As Dave said check what is in your @user variable with @user.inspect
Can you post the actual controller code, and the view code please. It’s a little hard to guess what’s happening
def show
@users = User.find(:all, :conditions => [ “user_id = ?”, params[:id] ])
end
You can change this to
def show @users = User.find_all_by_id( params[:id] )
end
It will be auto sanitized for you.
You need to wrap up the view to run for each user. You’re passing it an array so you need to go through each element of it.
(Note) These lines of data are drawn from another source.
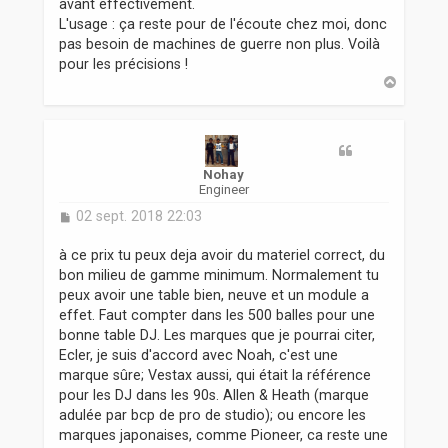
avant effectivement.
L'usage : ça reste pour de l'écoute chez moi, donc
pas besoin de machines de guerre non plus. Voilà
pour les précisions !
H
a
u
t
Nohay
Engineer
M
02 sept. 2018 22:03
e
s
à ce prix tu peux deja avoir du materiel correct, du
s
bon milieu de gamme minimum. Normalement tu
a
peux avoir une table bien, neuve et un module a
g
effet. Faut compter dans les 500 balles pour une
e
bonne table DJ. Les marques que je pourrai citer,
Ecler, je suis d'accord avec Noah, c'est une
marque sûre; Vestax aussi, qui était la référence
pour les DJ dans les 90s. Allen & Heath (marque
adulée par bcp de pro de studio); ou encore les
marques japonaises, comme Pioneer, ca reste une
<% @users.each do |user| %>
<% for column in User.content_columns %>
<%= column.human_name %>: <%=h user.send([column.name](http://column.name)) %>
<% end %>
<%= link_to ‘Edit’, :action => ‘edit’, :id => user %> | <%= link_to ‘Back’, :action => ‘list’ %> <% end %>
That should do the trick for you. Please let me know if you don’t get anything there.
HTH Daniel
mmm That’s strange. I’m able to use it. It’s a standard method.
Have you had a look in console to see what’s going on? This is really helpful.
Alternatively you could use a simple find_by_id
User.find_by_id( params[:id] )
But this changes it a bit. You don’t need to go through an array now since it will provide either a user record or nil
The controller action becomes
def show @user = User.find_by_id( params[:id] ) end
And the view <% unless @user.nil? %> <% for column in User.content_columns %>
<%= column.human_name %>: <%=h @user.send(column.name) %>
</p>
<% end %>
<%= link_to 'Edit', :action => 'edit', :id => @user %> |
<%= link_to 'Back', :action => 'list' %>
<% end %> <% end %>
In your rails directory type
ruby script/console
This will give you a command prompt. You can type ruby in that will be executed in the rails environment
so user = User.find ( :first ) should return the first user in the database.
Your user is an ActiveRecord class right?